This puts the fund in the bottom quartile of IMA UK Equity Income over this period. On the plus side, Psigma Income has been less volatile than the index and sector.

Looking further back, Cumming explains that a high exposure to banks hurt the fund badly in the early years.

"When the fund was launched we had quite a large weighting in the financial sector," he explained.

"We held Northern Rock, for example. When it went bust we reacted quickly and though it did affect us dramatically – which dragged on performance – there is no doubt that we were protected from the full effect."

The fund now has only 4.28 per cent in the banks – an area that did very well last year.

Cumming says the current financial sector rally is unsustainable and that the excesses of the pre-banking crisis will reappear when the shares start trading at their tangible booking price.

He is also concerned about the high-flying UK consumer market.

"The UK consumer market is still a very difficult space," he added.

"Wages remain low and there has been no real pressure to see them increase. We have also seen child benefit changes go through plus another grab on pensions.

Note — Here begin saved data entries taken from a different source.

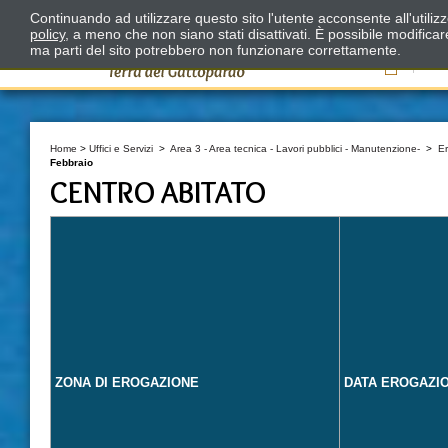
Continuando ad utilizzare questo sito l'utente acconsente all'utili
policy
, a meno che non siano stati disattivati. È possibile modifica
ma parti del sito potrebbero non funzionare correttamente.
Il
Home
>
Uffici e Servizi
>
Area 3 - Area tecnica - Lavori pubblici - Manutenzione-
>
E
Febbraio
CENTRO ABITATO
ZONA DI EROGAZIONE
DATA EROGAZI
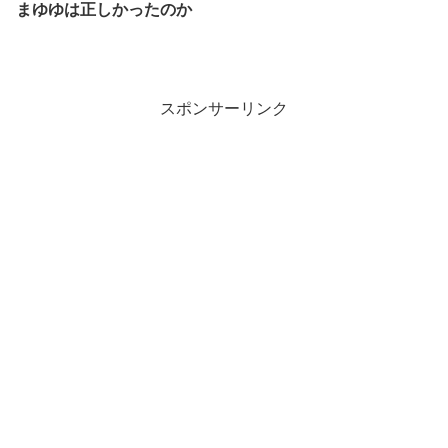
まゆゆは正しかったのか
スポンサーリンク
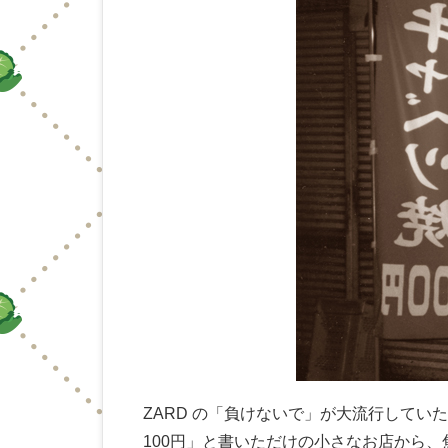
ZARD の「負けないで」が大流行してい
100円」と書いただけの小さなお店から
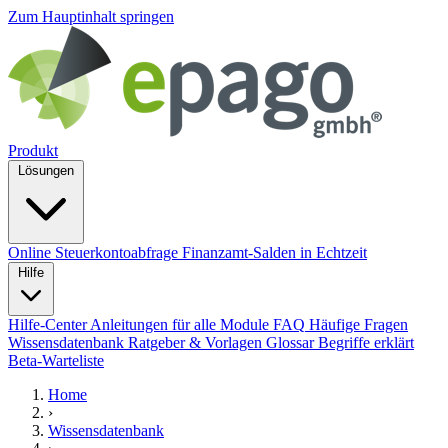
Zum Hauptinhalt springen
Produkt
Lösungen
Online Steuerkontoabfrage
Finanzamt-Salden in Echtzeit
Hilfe
Hilfe-Center
Anleitungen für alle Module
FAQ
Häufige Fragen
Wissensdatenbank
Ratgeber & Vorlagen
Glossar
Begriffe erklärt
Beta-Warteliste
Home
›
Wissensdatenbank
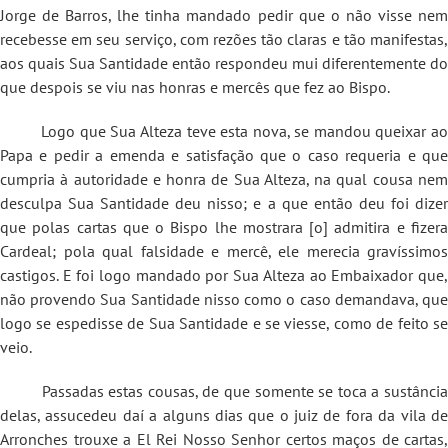
Jorge de Barros, lhe tinha mandado pedir que o não visse nem
recebesse em seu serviço, com rezões tão claras e tão manifestas,
aos quais Sua Santidade então respondeu mui diferentemente do
que despois se viu nas honras e mercês que fez ao Bispo.
Logo que Sua Alteza teve esta nova, se mandou queixar ao
Papa e pedir a emenda e satisfação que o caso requeria e que
cumpria à autoridade e honra de Sua Alteza, na qual cousa nem
desculpa Sua Santidade deu nisso; e a que então deu foi dizer
que polas cartas que o Bispo lhe mostrara [o] admitira e fizera
Cardeal; pola qual falsidade e mercê, ele merecia gravíssimos
castigos. E foi logo mandado por Sua Alteza ao Embaixador que,
não provendo Sua Santidade nisso como o caso demandava, que
logo se espedisse de Sua Santidade e se viesse, como de feito se
veio.
Passadas estas cousas, de que somente se toca a sustância
delas, assucedeu daí a alguns dias que o juiz de fora da vila de
Arronches trouxe a El Rei Nosso Senhor certos maços de cartas,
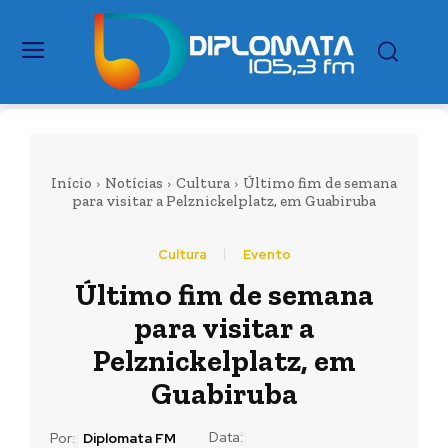
Início
Notícias
Cultura
Último fim de semana
para visitar a Pelznickelplatz, em Guabiruba
Cultura
Evento
Último fim de semana
para visitar a
Pelznickelplatz, em
Guabiruba
Data:
Por:
Diplomata FM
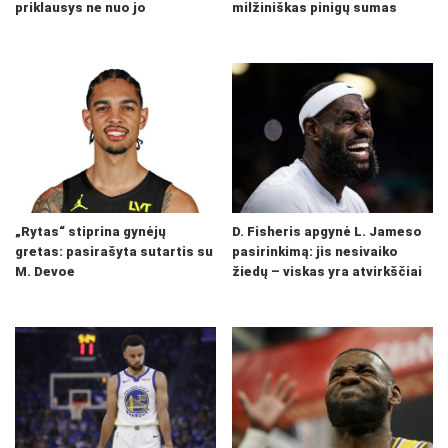
priklausys ne nuo jo
milžiniškas pinigų sumas
„Rytas“ stiprina gynėjų
D. Fisheris apgynė L. Jameso
gretas: pasirašyta sutartis su
pasirinkimą: jis nesivaiko
M. Devoe
žiedų – viskas yra atvirkščiai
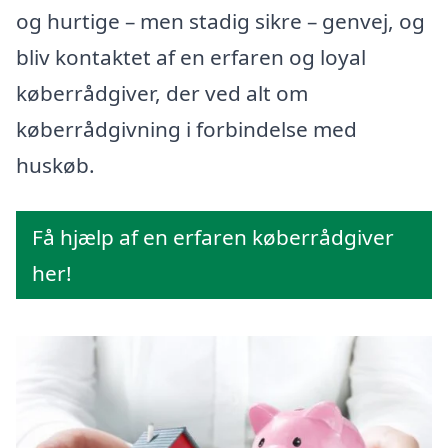
og hurtige – men stadig sikre – genvej, og
bliv kontaktet af en erfaren og loyal
køberrådgiver, der ved alt om
køberrådgivning i forbindelse med
huskøb.
Få hjælp af en erfaren køberrådgiver
her!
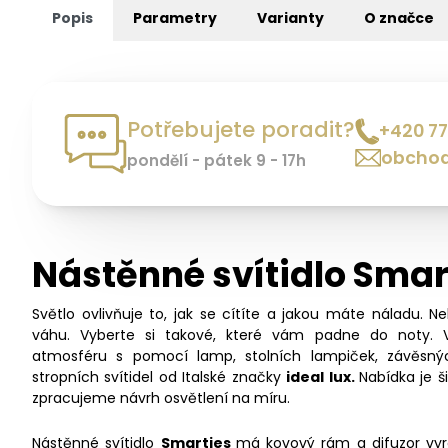
Popis
Parametry
Varianty
O značce
Potřebujete poradit?
+420 77
obchod
pondělí - pátek 9 - 17h
Nástěnné svítidlo Smar
Světlo ovlivňuje to, jak se cítíte a jakou máte náladu. N
váhu. Vyberte si takové, které vám padne do noty. 
atmosféru s pomocí lamp, stolních lampiček, závěsný
stropních svítidel od Italské značky
ideal lux.
Nabídka je 
zpracujeme návrh osvětlení na míru.
Nástěnné svítidlo
Smarties
má kovový rám a difuzor vy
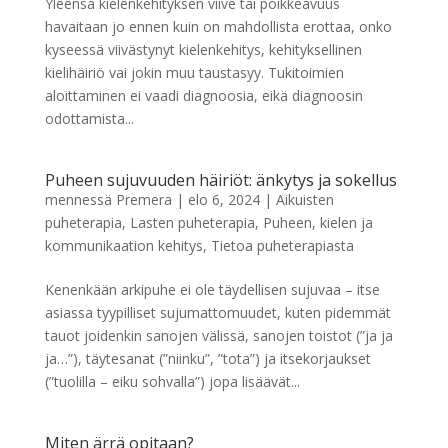
Yleensä kielenkehityksen viive tai poikkeavuus
havaitaan jo ennen kuin on mahdollista erottaa, onko
kyseessä viivästynyt kielenkehitys, kehityksellinen
kielihäiriö vai jokin muu taustasyy. Tukitoimien
aloittaminen ei vaadi diagnoosia, eikä diagnoosin
odottamista...
Puheen sujuvuuden häiriöt: änkytys ja sokellus
mennessä
Premera
|
elo 6, 2024
|
Aikuisten
puheterapia
,
Lasten puheterapia
,
Puheen, kielen ja
kommunikaation kehitys
,
Tietoa puheterapiasta
Kenenkään arkipuhe ei ole täydellisen sujuvaa – itse
asiassa tyypilliset sujumattomuudet, kuten pidemmät
tauot joidenkin sanojen välissä, sanojen toistot (”ja ja
ja…”), täytesanat (”niinku”, ”tota”) ja itsekorjaukset
(”tuolilla – eiku sohvalla”) jopa lisäävät...
Miten ärrä opitaan?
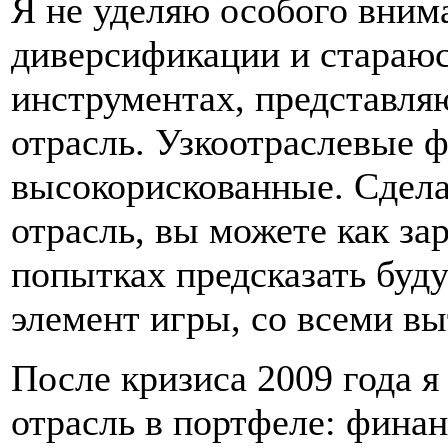
Я не уделяю особого вним
диверсификации и стараюс
инструментах, представл
отрасль. Узкоотраслевые 
высокорискованные. Сдела
отрасль, вы можете как зар
попытках предсказать буд
элемент игры, со всеми в
После кризиса 2009 года 
отрасль в портфеле: финан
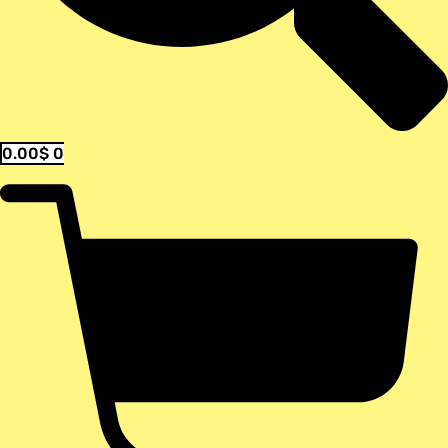
0.00
$
0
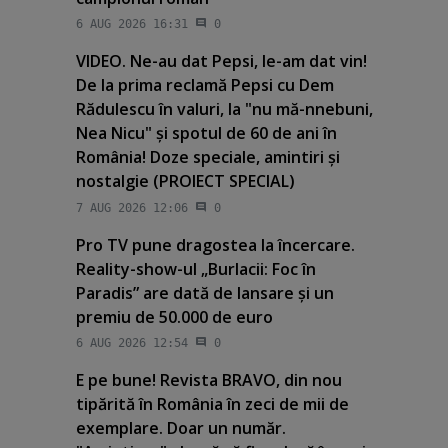
6 AUG 2026 16:31
0
VIDEO. Ne-au dat Pepsi, le-am dat vin!
De la prima reclamă Pepsi cu Dem
Rădulescu în valuri, la "nu mă-nnebuni,
Nea Nicu" şi spotul de 60 de ani în
România! Doze speciale, amintiri şi
nostalgie (PROIECT SPECIAL)
7 AUG 2026 12:06
0
Pro TV pune dragostea la încercare.
Reality-show-ul „Burlacii: Foc în
Paradis” are dată de lansare şi un
premiu de 50.000 de euro
6 AUG 2026 12:54
0
E pe bune! Revista BRAVO, din nou
tipărită în România în zeci de mii de
exemplare. Doar un număr.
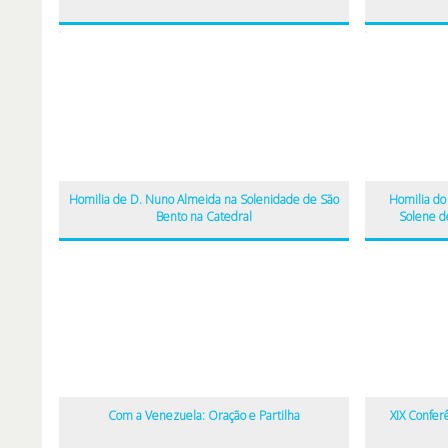
Homilia de D. Nuno Almeida na Solenidade de São
Homilia do 
Bento na Catedral
Solene d
Com a Venezuela: Oração e Partilha
XIX Confer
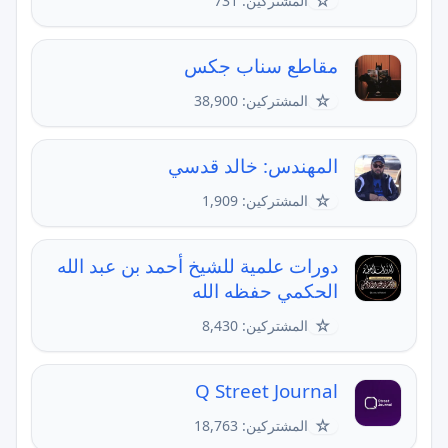
☆
المشتركين: 731
مقاطع سناب جكس
☆
المشتركين: 38,900
المهندس: خالد قدسي
☆
المشتركين: 1,909
دورات علمية للشيخ أحمد بن عبد الله
الحكمي حفظه الله
☆
المشتركين: 8,430
Q Street Journal
☆
المشتركين: 18,763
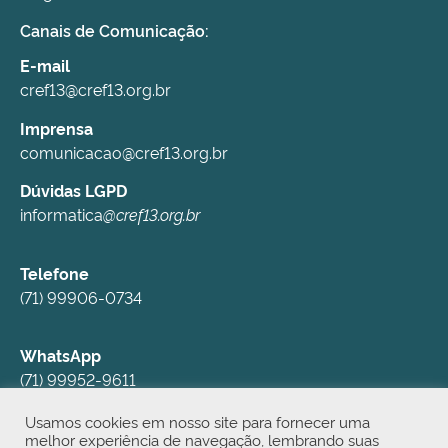
Canais de Comunicação:
E-mail
cref13@cref13.org.br
Imprensa
comunicacao@cref13.org.br
Dúvidas LGPD
informatica
@cref13.org.br
Telefone
(71) 99906-0734
WhatsApp
(71) 99952-9611
Usamos cookies em nosso site para fornecer uma
Redes Sociais
melhor experiência de navegação, lembrando suas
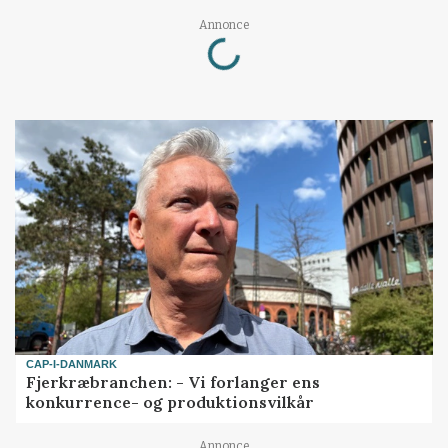
Loading...
Annonce
CAP-I-DANMARK
Fjerkræbranchen: - Vi forlanger ens
konkurrence- og produktionsvilkår
Annonce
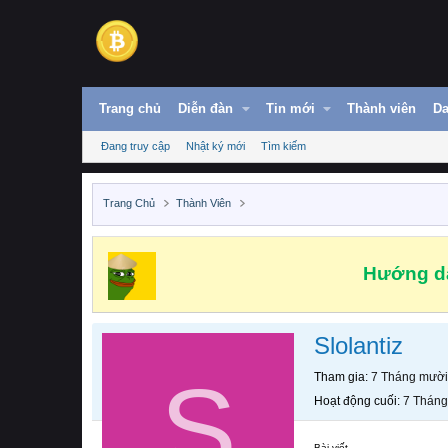
Trang chủ
Diễn đàn
Tin mới
Thành viên
Da
Đang truy cập
Nhật ký mới
Tìm kiếm
Trang Chủ
Thành Viên
Hướng dẫ
Slolantiz
S
Tham gia
7 Tháng mười
Hoạt động cuối
7 Tháng
Bài viết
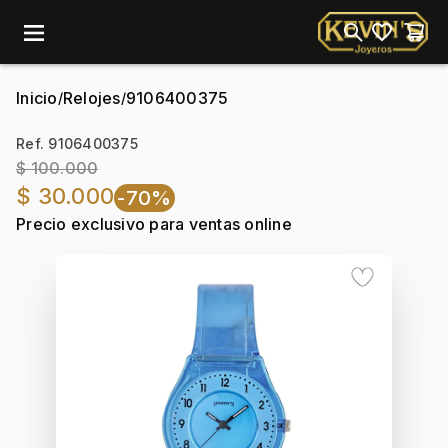
menu
Inicio
Relojes
9106400375
/
/
Ref. 9106400375
$ 100.000
$ 30.000
-70%
Precio exclusivo para ventas online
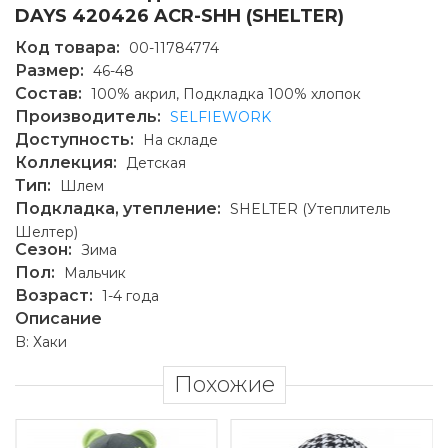
DAYS 420426 ACR-SHH (SHELTER)
Код товара:
00-11784774
Размер:
46-48
Состав:
100% акрил, Подкладка 100% хлопок
Производитель:
SELFIEWORK
Доступность:
На складе
Коллекция:
Детская
Тип:
Шлем
Подкладка, утепление:
SHELTER (Утеплитель
Шелтер)
Сезон:
Зима
Пол:
Мальчик
Возраст:
1-4 года
Описание
B: Хаки
Похожие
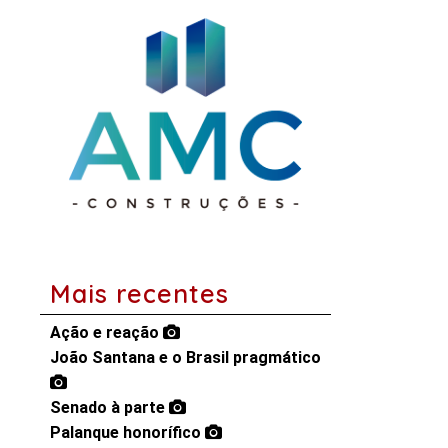
Mais recentes
Ação e reação
João Santana e o Brasil pragmático
Senado à parte
Palanque honorífico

We don’t think austerity measures will be a passing fad – even the Bank of England is expecting anaemic and disappointing growth."

"We don’t want to be party-poopers, but I think absolutely nothing can be solved by simply kicking the can down the road."

Psigma Income, which is currently yielding 4.19 per cent, requires a minimum investment of £1,000 and has a total expense ratio (TER) of 1.69 per cent.

In an interview with FE Trustnet last year, FE Alpha Manager Steve Russell also voiced concerns over high inflation.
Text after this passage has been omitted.